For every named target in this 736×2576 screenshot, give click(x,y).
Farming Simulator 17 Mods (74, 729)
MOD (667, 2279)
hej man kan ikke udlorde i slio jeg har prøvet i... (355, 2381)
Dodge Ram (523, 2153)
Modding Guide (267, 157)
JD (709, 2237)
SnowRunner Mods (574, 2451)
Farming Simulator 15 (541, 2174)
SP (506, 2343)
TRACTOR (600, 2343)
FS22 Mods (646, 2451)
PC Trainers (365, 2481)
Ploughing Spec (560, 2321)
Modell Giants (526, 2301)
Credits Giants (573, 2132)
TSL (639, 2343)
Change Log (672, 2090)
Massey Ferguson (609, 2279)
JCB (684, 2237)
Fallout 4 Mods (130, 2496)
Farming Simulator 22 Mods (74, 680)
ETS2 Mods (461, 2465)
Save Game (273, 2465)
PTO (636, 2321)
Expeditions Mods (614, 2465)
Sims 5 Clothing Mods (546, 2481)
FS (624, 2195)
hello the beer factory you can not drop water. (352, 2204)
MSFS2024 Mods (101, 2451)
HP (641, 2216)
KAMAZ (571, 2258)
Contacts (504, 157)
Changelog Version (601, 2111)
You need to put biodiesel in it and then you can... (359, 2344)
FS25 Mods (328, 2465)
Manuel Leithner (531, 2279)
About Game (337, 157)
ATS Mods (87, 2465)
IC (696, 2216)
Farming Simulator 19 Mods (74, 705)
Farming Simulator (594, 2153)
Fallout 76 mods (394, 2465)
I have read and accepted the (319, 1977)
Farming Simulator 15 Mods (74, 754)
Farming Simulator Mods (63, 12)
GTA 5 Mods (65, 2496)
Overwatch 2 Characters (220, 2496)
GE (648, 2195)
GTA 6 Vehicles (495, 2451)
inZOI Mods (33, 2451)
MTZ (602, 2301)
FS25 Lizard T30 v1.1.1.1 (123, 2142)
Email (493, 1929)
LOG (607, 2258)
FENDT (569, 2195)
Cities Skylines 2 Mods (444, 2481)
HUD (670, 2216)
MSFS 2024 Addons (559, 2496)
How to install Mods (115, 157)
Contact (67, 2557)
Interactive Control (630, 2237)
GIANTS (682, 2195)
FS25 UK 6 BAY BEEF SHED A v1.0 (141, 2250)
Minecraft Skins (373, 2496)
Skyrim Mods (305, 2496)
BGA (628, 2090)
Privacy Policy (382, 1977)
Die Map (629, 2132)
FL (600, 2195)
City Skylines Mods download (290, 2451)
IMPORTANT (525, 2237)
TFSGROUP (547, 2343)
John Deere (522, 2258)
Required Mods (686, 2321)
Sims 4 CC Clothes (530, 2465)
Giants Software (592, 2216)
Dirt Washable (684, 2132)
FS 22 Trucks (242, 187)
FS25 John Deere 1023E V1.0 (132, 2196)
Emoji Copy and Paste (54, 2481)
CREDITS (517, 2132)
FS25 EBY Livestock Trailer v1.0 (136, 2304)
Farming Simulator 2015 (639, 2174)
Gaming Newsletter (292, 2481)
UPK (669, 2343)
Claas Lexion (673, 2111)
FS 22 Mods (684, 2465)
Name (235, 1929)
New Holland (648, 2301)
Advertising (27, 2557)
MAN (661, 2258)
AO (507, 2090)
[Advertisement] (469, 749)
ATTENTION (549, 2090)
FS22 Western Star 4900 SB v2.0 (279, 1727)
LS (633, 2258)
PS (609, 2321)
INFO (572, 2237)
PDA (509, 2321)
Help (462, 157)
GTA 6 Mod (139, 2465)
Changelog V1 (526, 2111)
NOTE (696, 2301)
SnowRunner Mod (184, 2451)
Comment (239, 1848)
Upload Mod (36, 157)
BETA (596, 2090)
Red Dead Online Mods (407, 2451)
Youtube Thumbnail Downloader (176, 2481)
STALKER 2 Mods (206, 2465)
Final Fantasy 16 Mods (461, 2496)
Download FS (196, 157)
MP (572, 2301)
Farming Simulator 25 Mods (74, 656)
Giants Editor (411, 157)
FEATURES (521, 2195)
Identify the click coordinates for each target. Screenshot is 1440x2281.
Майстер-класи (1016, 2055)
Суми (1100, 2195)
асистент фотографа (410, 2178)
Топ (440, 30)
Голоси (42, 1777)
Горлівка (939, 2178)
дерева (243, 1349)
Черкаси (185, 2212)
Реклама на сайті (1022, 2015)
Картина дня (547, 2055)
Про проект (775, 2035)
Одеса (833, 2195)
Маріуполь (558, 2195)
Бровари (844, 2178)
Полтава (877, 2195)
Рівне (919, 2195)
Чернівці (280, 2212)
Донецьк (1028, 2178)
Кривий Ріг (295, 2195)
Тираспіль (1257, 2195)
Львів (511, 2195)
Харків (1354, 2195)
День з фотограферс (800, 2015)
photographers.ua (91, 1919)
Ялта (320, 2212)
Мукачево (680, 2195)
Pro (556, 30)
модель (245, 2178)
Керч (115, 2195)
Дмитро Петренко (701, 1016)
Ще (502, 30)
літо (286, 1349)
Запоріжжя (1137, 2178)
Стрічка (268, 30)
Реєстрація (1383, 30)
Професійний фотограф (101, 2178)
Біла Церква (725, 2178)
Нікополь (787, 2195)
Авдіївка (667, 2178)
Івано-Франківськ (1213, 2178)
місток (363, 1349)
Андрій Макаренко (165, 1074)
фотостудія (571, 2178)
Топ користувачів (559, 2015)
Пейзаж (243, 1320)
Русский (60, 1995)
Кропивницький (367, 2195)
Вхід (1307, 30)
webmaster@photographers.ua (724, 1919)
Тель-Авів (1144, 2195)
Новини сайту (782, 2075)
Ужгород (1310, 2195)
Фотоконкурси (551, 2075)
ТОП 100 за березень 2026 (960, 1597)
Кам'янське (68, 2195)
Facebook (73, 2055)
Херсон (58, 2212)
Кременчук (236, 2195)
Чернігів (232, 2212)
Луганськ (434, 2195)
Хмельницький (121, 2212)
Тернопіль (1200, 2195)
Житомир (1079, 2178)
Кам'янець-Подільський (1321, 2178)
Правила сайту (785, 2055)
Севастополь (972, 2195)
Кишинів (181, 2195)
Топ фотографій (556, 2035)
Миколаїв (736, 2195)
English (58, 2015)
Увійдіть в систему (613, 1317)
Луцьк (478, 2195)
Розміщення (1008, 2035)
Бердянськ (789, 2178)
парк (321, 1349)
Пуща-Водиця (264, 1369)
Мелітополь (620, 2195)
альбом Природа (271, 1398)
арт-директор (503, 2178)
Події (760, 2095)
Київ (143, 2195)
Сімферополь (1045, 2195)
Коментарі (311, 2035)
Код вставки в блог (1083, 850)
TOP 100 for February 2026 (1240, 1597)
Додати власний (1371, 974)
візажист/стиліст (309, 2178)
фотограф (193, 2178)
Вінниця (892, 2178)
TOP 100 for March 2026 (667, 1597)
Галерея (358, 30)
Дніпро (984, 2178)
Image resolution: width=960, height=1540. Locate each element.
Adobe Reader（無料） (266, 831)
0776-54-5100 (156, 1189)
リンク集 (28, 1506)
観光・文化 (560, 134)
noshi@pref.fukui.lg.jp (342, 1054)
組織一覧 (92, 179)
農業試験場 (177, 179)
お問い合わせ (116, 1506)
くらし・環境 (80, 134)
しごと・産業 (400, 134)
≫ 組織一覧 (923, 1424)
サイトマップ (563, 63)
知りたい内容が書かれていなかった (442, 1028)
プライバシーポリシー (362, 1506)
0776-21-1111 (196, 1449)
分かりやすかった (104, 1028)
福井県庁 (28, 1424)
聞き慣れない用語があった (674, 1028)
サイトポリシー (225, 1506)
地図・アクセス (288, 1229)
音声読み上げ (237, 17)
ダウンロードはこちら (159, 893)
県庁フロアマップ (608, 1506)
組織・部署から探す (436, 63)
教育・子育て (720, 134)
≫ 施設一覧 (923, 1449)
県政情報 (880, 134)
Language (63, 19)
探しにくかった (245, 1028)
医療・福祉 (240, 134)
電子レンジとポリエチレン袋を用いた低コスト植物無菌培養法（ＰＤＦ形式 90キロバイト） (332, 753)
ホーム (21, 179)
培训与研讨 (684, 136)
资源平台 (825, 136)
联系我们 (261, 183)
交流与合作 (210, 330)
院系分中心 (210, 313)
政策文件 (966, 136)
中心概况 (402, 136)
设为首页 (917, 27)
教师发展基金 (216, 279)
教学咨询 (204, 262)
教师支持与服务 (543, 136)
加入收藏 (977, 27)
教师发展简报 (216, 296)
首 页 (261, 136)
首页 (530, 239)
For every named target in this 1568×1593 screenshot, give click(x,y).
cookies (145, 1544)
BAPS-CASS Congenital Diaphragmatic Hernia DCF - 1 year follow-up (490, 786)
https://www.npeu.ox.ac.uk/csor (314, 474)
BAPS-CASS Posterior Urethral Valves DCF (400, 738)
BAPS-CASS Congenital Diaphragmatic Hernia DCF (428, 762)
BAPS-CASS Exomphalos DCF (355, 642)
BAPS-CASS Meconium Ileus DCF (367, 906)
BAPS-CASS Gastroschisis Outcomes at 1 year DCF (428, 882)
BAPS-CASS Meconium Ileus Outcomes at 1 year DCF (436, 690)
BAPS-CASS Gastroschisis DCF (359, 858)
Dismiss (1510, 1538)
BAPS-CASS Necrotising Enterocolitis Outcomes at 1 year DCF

————————

From the line containing "0776-54-5100 (156, 1189)" to the final line of the data above, transcribe every line exactly and nothing more.

0776-54-5100 (156, 1189)
リンク集 (28, 1506)
観光・文化 (560, 134)
noshi@pref.fukui.lg.jp (342, 1054)
組織一覧 (92, 179)
農業試験場 (177, 179)
お問い合わせ (116, 1506)
くらし・環境 (80, 134)
しごと・産業 (400, 134)
≫ 組織一覧 (923, 1424)
サイトマップ (563, 63)
知りたい内容が書かれていなかった (442, 1028)
プライバシーポリシー (362, 1506)
0776-21-1111 (196, 1449)
分かりやすかった (104, 1028)
福井県庁 (28, 1424)
聞き慣れない用語があった (674, 1028)
サイトポリシー (225, 1506)
地図・アクセス (288, 1229)
音声読み上げ (237, 17)
ダウンロードはこちら (159, 893)
県庁フロアマップ (608, 1506)
組織・部署から探す (436, 63)
教育・子育て (720, 134)
≫ 施設一覧 (923, 1449)
県政情報 (880, 134)
Language (63, 19)
探しにくかった (245, 1028)
医療・福祉 (240, 134)
電子レンジとポリエチレン袋を用いた低コスト植物無菌培養法（ＰＤＦ形式 90キロバイト） (332, 753)
ホーム (21, 179)
培训与研讨 (684, 136)
资源平台 (825, 136)
联系我们 (261, 183)
交流与合作 (210, 330)
院系分中心 (210, 313)
政策文件 (966, 136)
中心概况 (402, 136)
设为首页 (917, 27)
教师发展基金 (216, 279)
教学咨询 (204, 262)
教师支持与服务 (543, 136)
加入收藏 (977, 27)
教师发展简报 (216, 296)
首 页 (261, 136)
首页 (530, 239)
For every named target in this 1568×1593 screenshot, give click(x,y).
cookies (145, 1544)
BAPS-CASS Congenital Diaphragmatic Hernia DCF - 1 year follow-up (490, 786)
https://www.npeu.ox.ac.uk/csor (314, 474)
BAPS-CASS Posterior Urethral Valves DCF (400, 738)
BAPS-CASS Congenital Diaphragmatic Hernia DCF (428, 762)
BAPS-CASS Exomphalos DCF (355, 642)
BAPS-CASS Meconium Ileus DCF (367, 906)
BAPS-CASS Gastroschisis Outcomes at 1 year DCF (428, 882)
BAPS-CASS Meconium Ileus Outcomes at 1 year DCF (436, 690)
BAPS-CASS Gastroschisis DCF (359, 858)
Dismiss (1510, 1538)
BAPS-CASS Necrotising Enterocolitis Outcomes at 1 year DCF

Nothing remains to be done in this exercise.